Hi,
there seems to be a lot of confusion within this topic.
I checked out the code posted by Yonas and there are several things that are interfering with the correct detection of the pitch. I’ll try to correct those later.
It’s main problem has to do with understanding pitch and frecuency, as Kyle explained very well, but also how the bins are distributed in relation to the notes.
The pitches (notes) have their frequencies logarithmically spaced, while the fft haves its bins linearly spaced. Although converting from linear to log distribution is trivial, you cannot detect pitch just by getting the higher valued bin, yet it might work for single note sounds, but with lots of false matches.
Real-world sounds are quite complex, composed of several overlapping sinewaves at different harmonics (multiples of the base frequency). In several cases you might get very high valued peak for some harmonics which can be detected as a different “note”.
Just to get a single pitched sound you can detect the peaks of the fft and refer to the lowest bin of those, probably ignoring the first 2 or 3 bins might help.
Keep in mind that there are several other algorithms that might be much more efficient and precise at getting a single pitch from a sound source. just google “pitch detection algorithm”.
Polyphonic pitch detection is just another thing; getting a reliable result is really complex. Consider that just a few years ago, Melodyne, a very well known pitch correcting software in the music production business, introduced the polyphonic pitch detection feature and it was really groundbreaking. It really yields some impressive results. Google it and check it.
Another issue with ffts and pitch, due to the linear/log spacing, is that at low pitched notes two or more semitones can fall into the same bin, making pitch detection not posible. The solution to this is to process an fft with more samples, hence bins, so each bin has a narrower bandwidth; yet the processing time is higher and the temporal resolution of the fft is lower, which is mainly noted at higher frequencies.
A solution to this is to use a constant-q transform, in which the bins of an fft are weighted-averaged in a certain way to produce a transform where the bins correspond exactly to a note of the musical scale.
Some years ago, while learning processing, i decided to implement a constantQ method for processing (at that time the only piece of code I found was in matlab).
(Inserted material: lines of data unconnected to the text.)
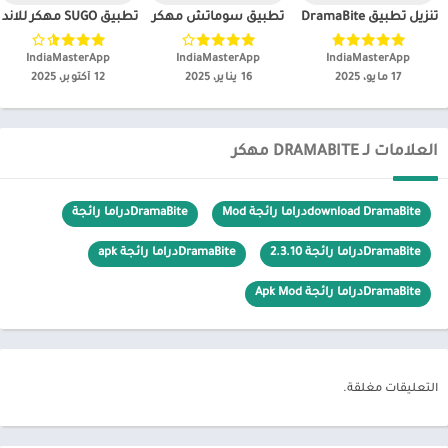
تنزيل تطبيق DramaBite مهكر للاندرويد 2026
تطبيق سوماتش مهكر
تطبيق SUGO مهكر للاندرويد
IndiaMasterApp‏
IndiaMasterApp‏
IndiaMasterApp‏
17 مايو، 2025
16 يناير، 2025
12 أكتوبر، 2025
العلامات لـ DRAMABITE مهكر
download DramaBiteدراما رائجة Mod
DramaBiteدراما رائجة
DramaBiteدراما رائجة 2.3.10
DramaBiteدراما رائجة apk
DramaBiteدراما رائجة Apk Mod
التعليقات مغلقة.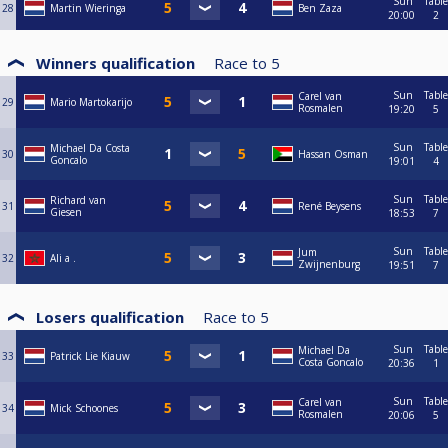
Sun
Table
28
Martin Wieringa
Ben Zaza
20:00
2
Winners qualification
Race to
5
Sun
Table
Carel van
29
Mario Martokarijo
Rosmalen
19:20
5
Sun
Table
Michael Da Costa
30
Hassan Osman
Goncalo
19:01
4
Sun
Table
Richard van
31
René Beysens
Giesen
18:53
7
Sun
Table
Jum
32
Ali a .
Zwijnenburg
19:51
7
Losers qualification
Race to
5
Sun
Table
Michael Da
33
Patrick Lie Kiauw
Costa Goncalo
20:36
1
Sun
Table
Carel van
34
Mick Schoones
Rosmalen
20:06
5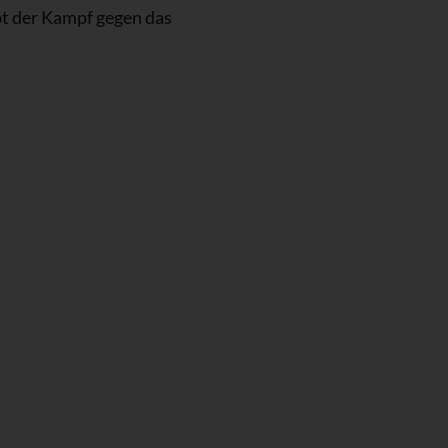
bt der Kampf gegen das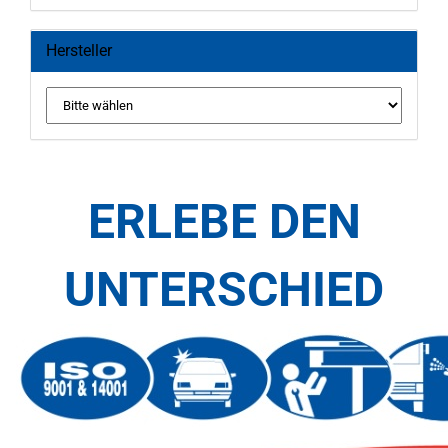
Hersteller
ERLEBE DEN
UNTERSCHIED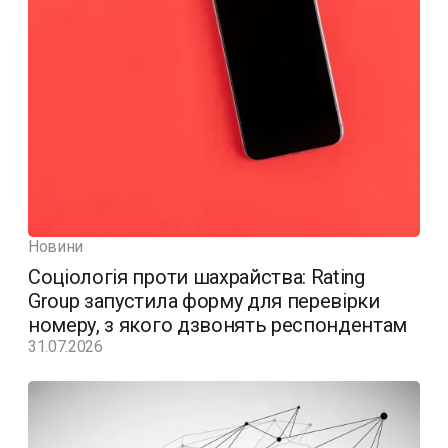
Новини
Соціологія проти шахрайства: Rating
Group запустила форму для перевірки
номеру, з якого дзвонять респондентам
31.07.2026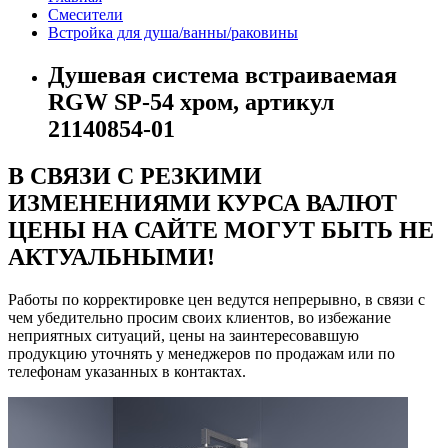
Смесители
Встройка для душа/ванны/раковины
Душевая система встраиваемая
RGW SP-54 хром, артикул
21140854-01
В СВЯЗИ С РЕЗКИМИ
ИЗМЕНЕНИЯМИ КУРСА ВАЛЮТ
ЦЕНЫ НА САЙТЕ МОГУТ БЫТЬ НЕ
АКТУАЛЬНЫМИ!
Работы по корректировке цен ведутся непрерывно, в связи с
чем убедительно просим своих клиентов, во избежание
неприятных ситуаций, цены на заинтересовавшую
продукцию уточнять у менеджеров по продажам или по
телефонам указанных в контактах.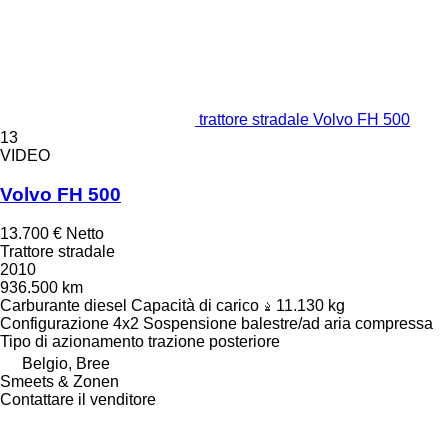
trattore stradale Volvo FH 500
13
VIDEO
Volvo FH 500
13.700 €
Netto
Trattore stradale
2010
936.500 km
Carburante
diesel
Capacità di carico
11.130 kg
Configurazione
4x2
Sospensione
balestre/ad aria compressa
Tipo di azionamento
trazione posteriore
Belgio, Bree
Smeets & Zonen
Contattare il venditore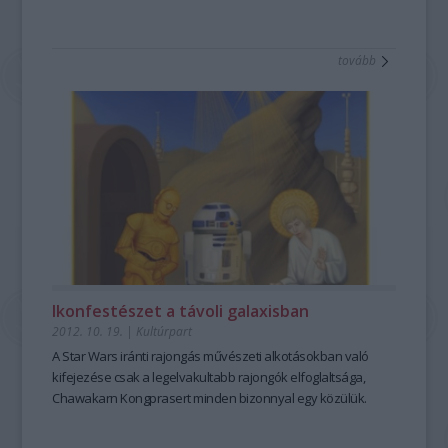
tovább
Ikonfestészet a távoli galaxisban
2012. 10. 19.
|
Kultúrpart
A Star Wars iránti rajongás művészeti alkotásokban való
kifejezése csak a legelvakultabb rajongók elfoglaltsága,
Chawakarn Kongprasert minden bizonnyal egy közülük.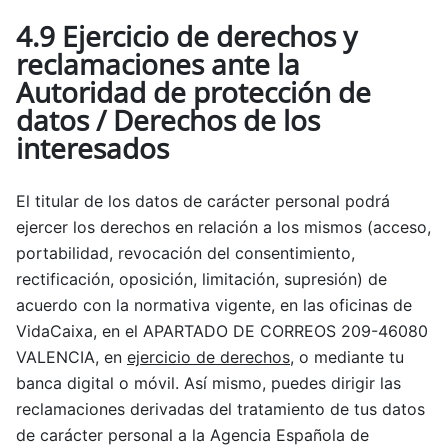
4.9 Ejercicio de derechos y
reclamaciones ante la
Autoridad de protección de
datos / Derechos de los
interesados
El titular de los datos de carácter personal podrá
ejercer los derechos en relación a los mismos (acceso,
portabilidad, revocación del consentimiento,
rectificación, oposición, limitación, supresión) de
acuerdo con la normativa vigente, en las oficinas de
VidaCaixa, en el APARTADO DE CORREOS 209-46080
VALENCIA, en
ejercicio de derechos
, o mediante tu
banca digital o móvil. Así mismo, puedes dirigir las
reclamaciones derivadas del tratamiento de tus datos
de carácter personal a la Agencia Española de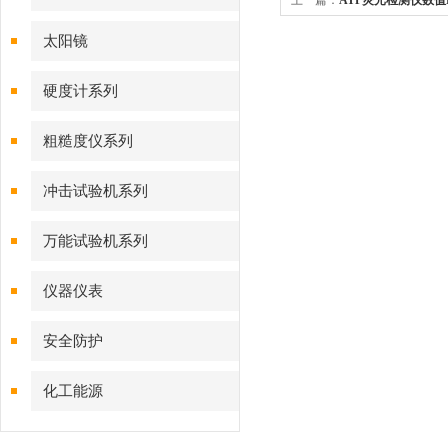
上一篇：
ATP荧光检测仪数值
太阳镜
硬度计系列
粗糙度仪系列
冲击试验机系列
万能试验机系列
仪器仪表
安全防护
化工能源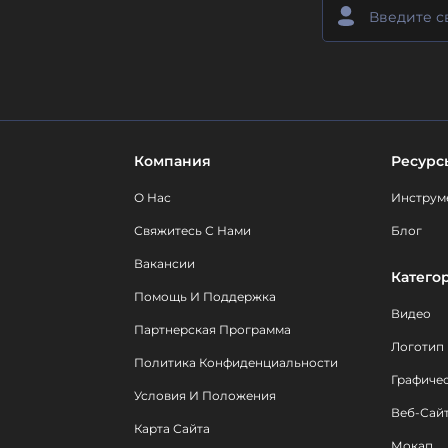
Компания
Ресурс
О Нас
Инструм
Свяжитесь С Нами
Блог
Вакансии
Катего
Помощь И Поддержка
Видео
Партнерская Программа
Логотип
Политика Конфиденциальности
Графиче
Условия И Положения
Веб-Сай
Карта Сайта
Мокап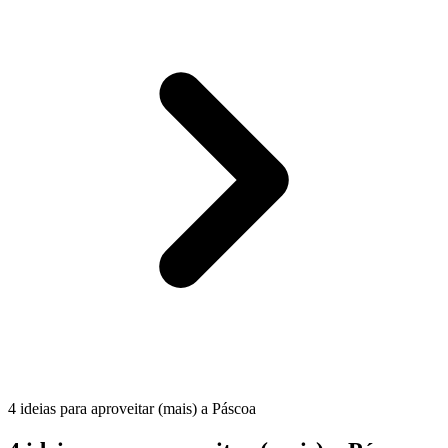
4 ideias para aproveitar (mais) a Páscoa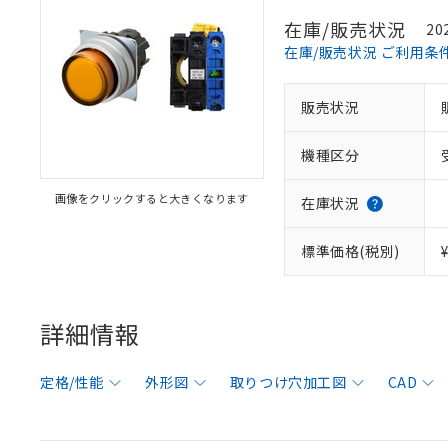
在庫/販売状況
20
在庫/販売状況 ご利用条
販売状況
機種区分
画像をクリックすると大きくなります
在庫状況
標準価格(税別)
詳細情報
定格/性能
外形図
取りつけ穴加工図
CAD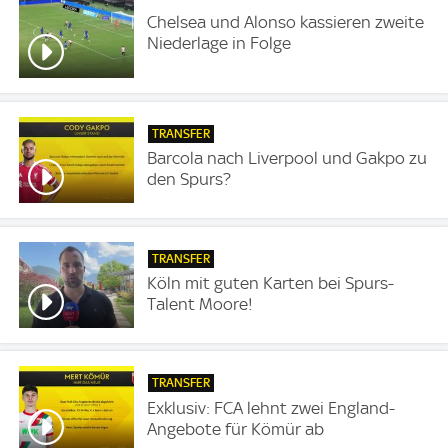
Chelsea und Alonso kassieren zweite
Niederlage in Folge
TRANSFER
Barcola nach Liverpool und Gakpo zu
den Spurs?
TRANSFER
Köln mit guten Karten bei Spurs-
Talent Moore!
TRANSFER
Exklusiv: FCA lehnt zwei England-
Angebote für Kömür ab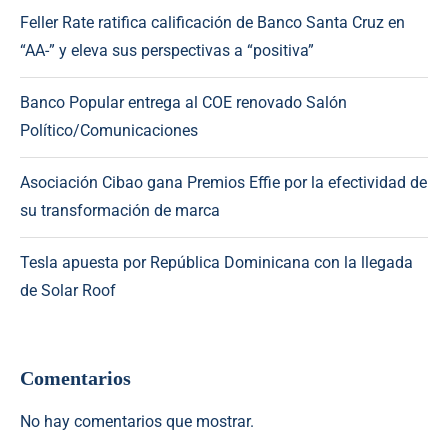
Feller Rate ratifica calificación de Banco Santa Cruz en
“AA-” y eleva sus perspectivas a “positiva”
Banco Popular entrega al COE renovado Salón
Político/Comunicaciones
Asociación Cibao gana Premios Effie por la efectividad de
su transformación de marca
Tesla apuesta por República Dominicana con la llegada
de Solar Roof
Comentarios
No hay comentarios que mostrar.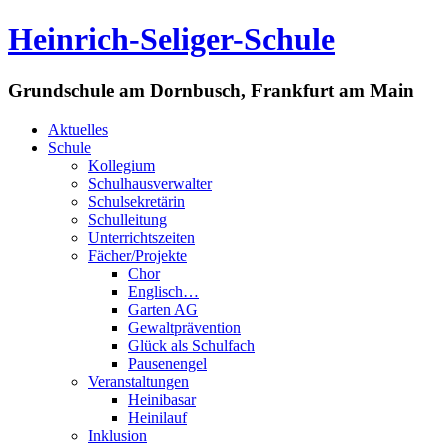
Heinrich-Seliger-Schule
Grundschule am Dornbusch, Frankfurt am Main
Aktuelles
Schule
Kollegium
Schulhausverwalter
Schulsekretärin
Schulleitung
Unterrichtszeiten
Fächer/Projekte
Chor
Englisch…
Garten AG
Gewaltprävention
Glück als Schulfach
Pausenengel
Veranstaltungen
Heinibasar
Heinilauf
Inklusion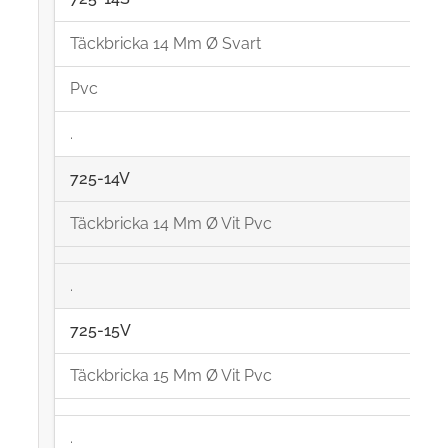
Täckbricka 14 Mm Ø Svart
Pvc
.
725-14V
Täckbricka 14 Mm Ø Vit Pvc
.
725-15V
Täckbricka 15 Mm Ø Vit Pvc
.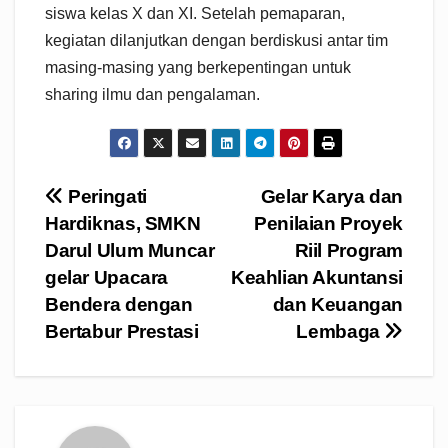
siswa kelas X dan XI. Setelah pemaparan,
kegiatan dilanjutkan dengan berdiskusi antar tim
masing-masing yang berkepentingan untuk
sharing ilmu dan pengalaman.
Navigasi
Peringati
Gelar Karya dan
Hardiknas, SMKN
Penilaian Proyek
pos
Darul Ulum Muncar
Riil Program
gelar Upacara
Keahlian Akuntansi
Bendera dengan
dan Keuangan
Bertabur Prestasi
Lembaga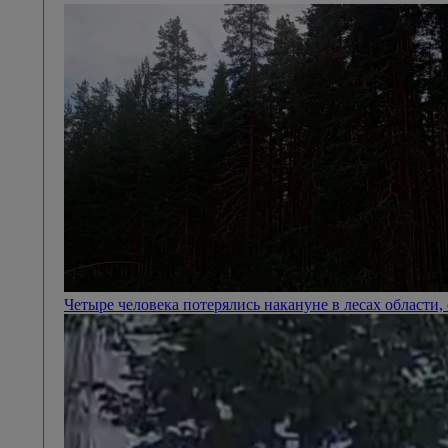
Четыре человека потерялись накануне в лесах области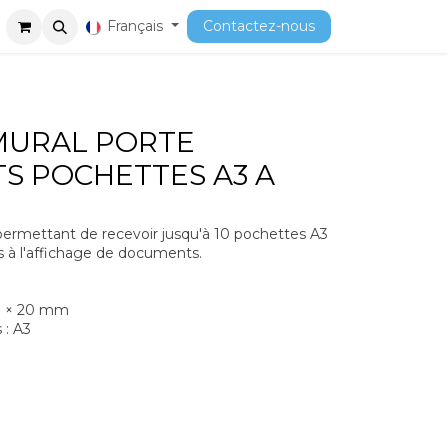
ment
Cours
Français
Contactez-nous
MURAL PORTE
S POCHETTES A3 A
permettant de recevoir jusqu'à 10 pochettes A3
s à l'affichage de documents.
60 × 20 mm
 : A3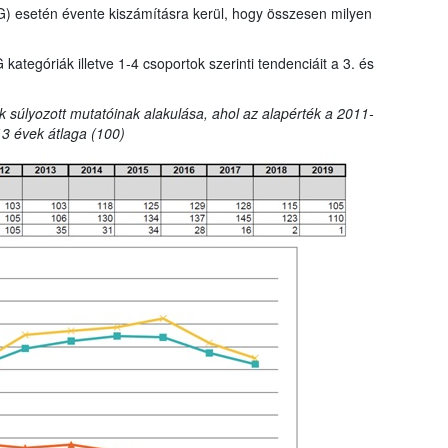
G) esetén évente kiszámításra kerül, hogy összesen milyen
tegóriák illetve 1-4 csoportok szerinti tendenciáit a 3. és
k súlyozott mutatóinak alakulása, ahol az alapérték a 2011-
3 évek átlaga (100)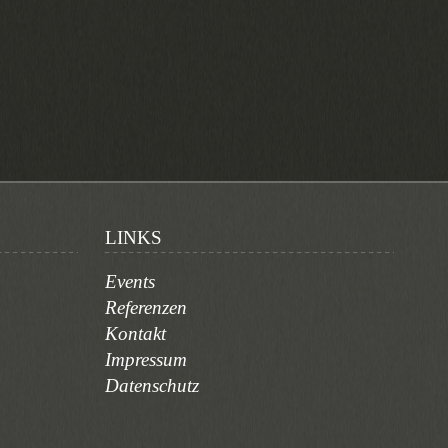
LINKS
Events
Referenzen
Kontakt
Impressum
Datenschutz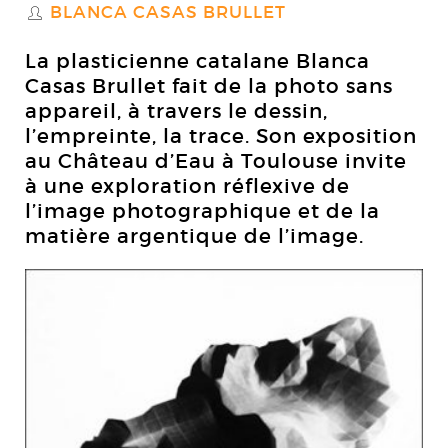
BLANCA CASAS BRULLET
S
La plasticienne catalane Blanca
Casas Brullet fait de la photo sans
appareil, à travers le dessin,
l’empreinte, la trace. Son exposition
au Château d’Eau à Toulouse invite
à une exploration réflexive de
l’image photographique et de la
matière argentique de l’image.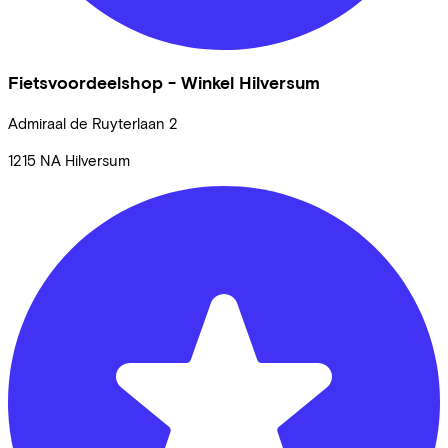
Fietsvoordeelshop - Winkel Hilversum
Admiraal de Ruyterlaan
2
1215 NA
Hilversum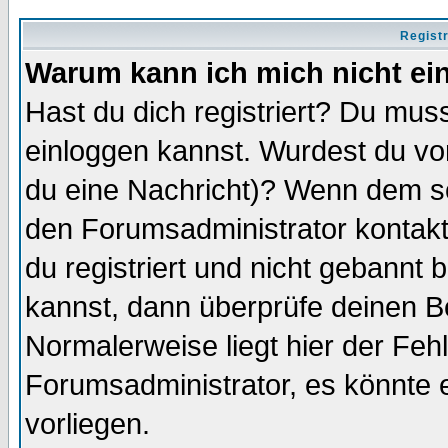
Regist
Warum kann ich mich nicht ei
Hast du dich registriert? Du muss
einloggen kannst. Wurdest du vo
du eine Nachricht)? Wenn dem so
den Forumsadministrator kontakt
du registriert und nicht gebannt 
kannst, dann überprüfe deinen 
Normalerweise liegt hier der Fehle
Forumsadministrator, es könnte e
vorliegen.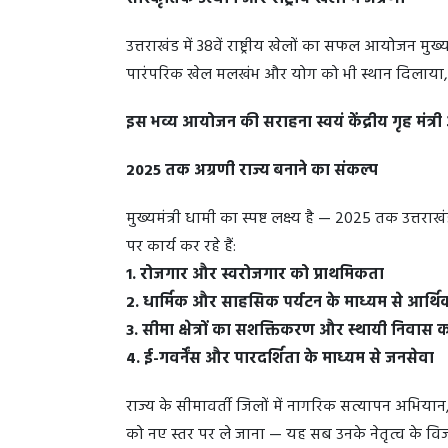
उत्तराखंड में 38वें राष्ट्रीय खेलों का सफल आयोजन मुख
पारंपरिक खेल मलखंभ और योग को भी स्थान दिलाया, जो
इस भव्य आयोजन की सराहना स्वयं केंद्रीय गृह मंत्र
2025 तक अग्रणी राज्य बनाने का संकल्प
मुख्यमंत्री धामी का स्पष्ट लक्ष्य है — 2025 तक उत्तराख
पर कार्य कर रहे हैं:
1. रोजगार और स्वरोजगार को प्राथमिकता
2. धार्मिक और साहसिक पर्यटन के माध्यम से आर्
3. सीमा क्षेत्रों का सशक्तिकरण और स्थायी निवास
4. ई-गवर्नेंस और पारदर्शिता के माध्यम से जनसेवा
राज्य के सीमावर्ती जिलों में नागरिक सत्यापन अभियान,
को नए स्तर पर ले जाना — यह सब उनके नेतृत्व के विज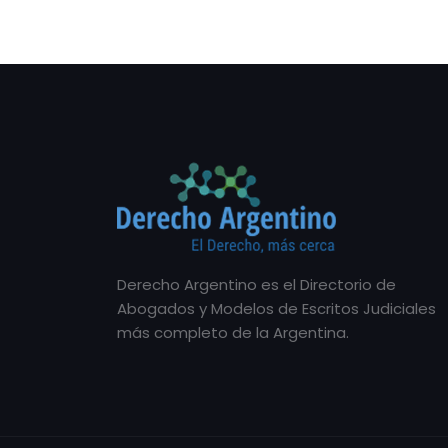
Derecho Argentino es el Directorio de
Abogados y Modelos de Escritos Judiciales
más completo de la Argentina.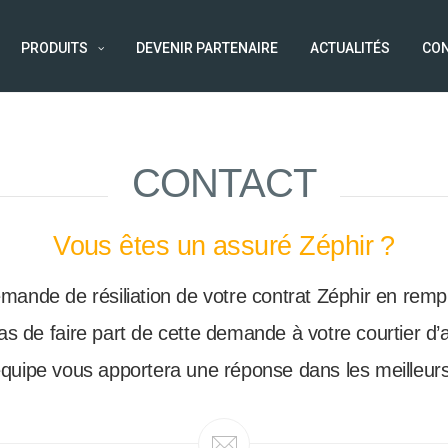
PRODUITS
DEVENIR PARTENAIRE
ACTUALITÉS
CO
CONTACT
Vous êtes un assuré Zéphir ?
nde de résiliation de votre contrat Zéphir en rempli
as de faire part de cette demande à votre courtier d
quipe vous apportera une réponse dans les meilleurs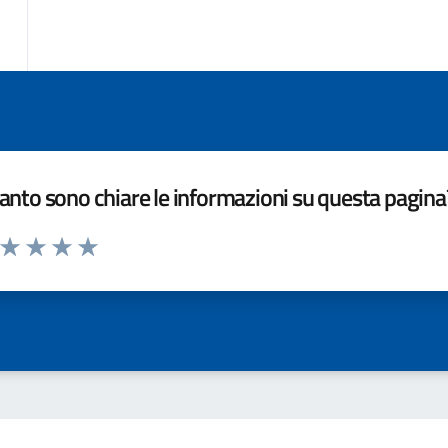
nto sono chiare le informazioni su questa pagina
a da 1 a 5 stelle la pagina
ta 1 stelle su 5
Valuta 2 stelle su 5
Valuta 3 stelle su 5
Valuta 4 stelle su 5
Valuta 5 stelle su 5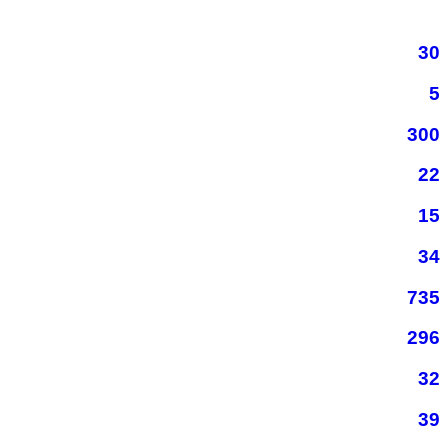
30
5
300
22
15
34
735
296
32
39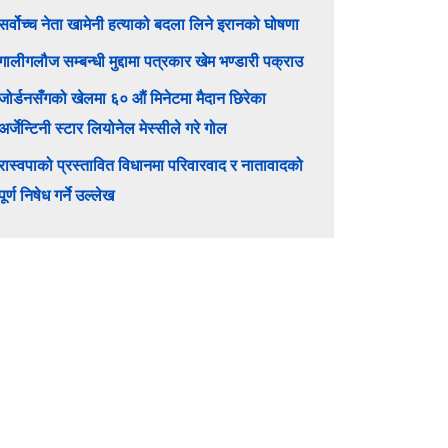
सर्वोच्च नेता खामेनी हत्याको बदला लिने इरानको घोषणा
गालीगलौज सम्बन्धी मुद्दामा पत्रकार खेम भण्डारी पक्राउ
जोर्डनसँगको खेलमा ६० औं मिनेटमा मैदान छिरेका
अर्जेन्टिनी स्टार लियोनेल मेस्सीले गरे गोल
रास्वपाको प्रस्तावित विधानमा परिवारवाद र नातावादको
पूर्ण निषेध गर्ने उल्लेख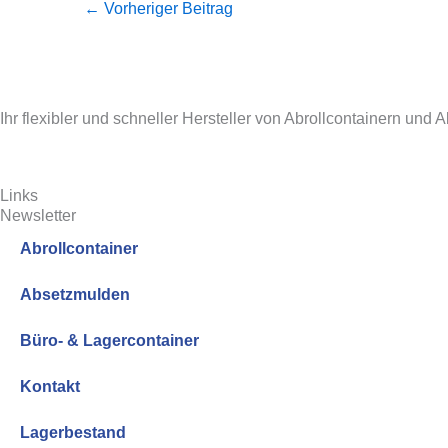
←
Vorheriger Beitrag
Ihr flexibler und schneller Hersteller von Abrollcontainern und 
Links
Newsletter
Abrollcontainer
Absetzmulden
Büro- & Lagercontainer
Kontakt
Lagerbestand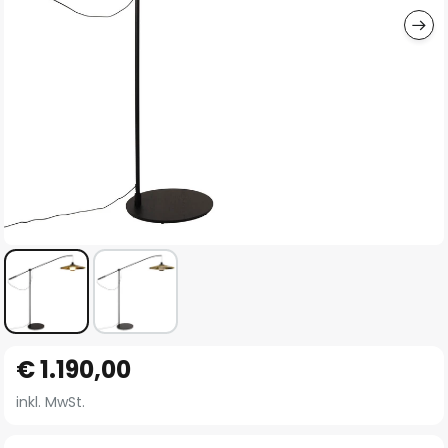
Zum
€ 1.190,00
Anfang
der
inkl. MwSt.
Bildgalerie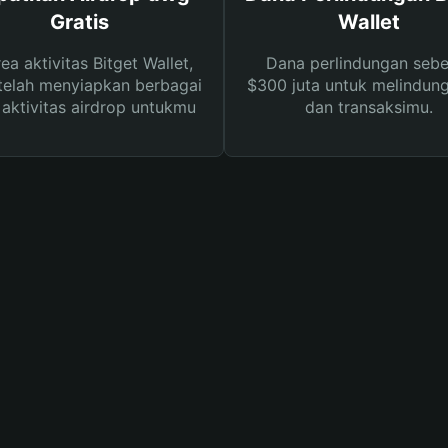
Gratis
Wallet
rea aktivitas Bitget Wallet,
Dana perlindungan sebe
telah menyiapkan berbagai
$300 juta untuk melindung
s aktivitas airdrop untukmu
dan transaksimu.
I published it at google code but I haven’t updated it since then.
http://code.google.com/p/p5cq/
although it works and the constant Q algorithm is correctly implemented, there are several flaws regarding the visualization (I just checked it and there’s a vertical offset on the “pianoroll” grid).
I’ll resurrect this project and port it into OF.
I hope this is of any help.
If my writing is somewhat confusing is because I’m tired.lol.
Cheers!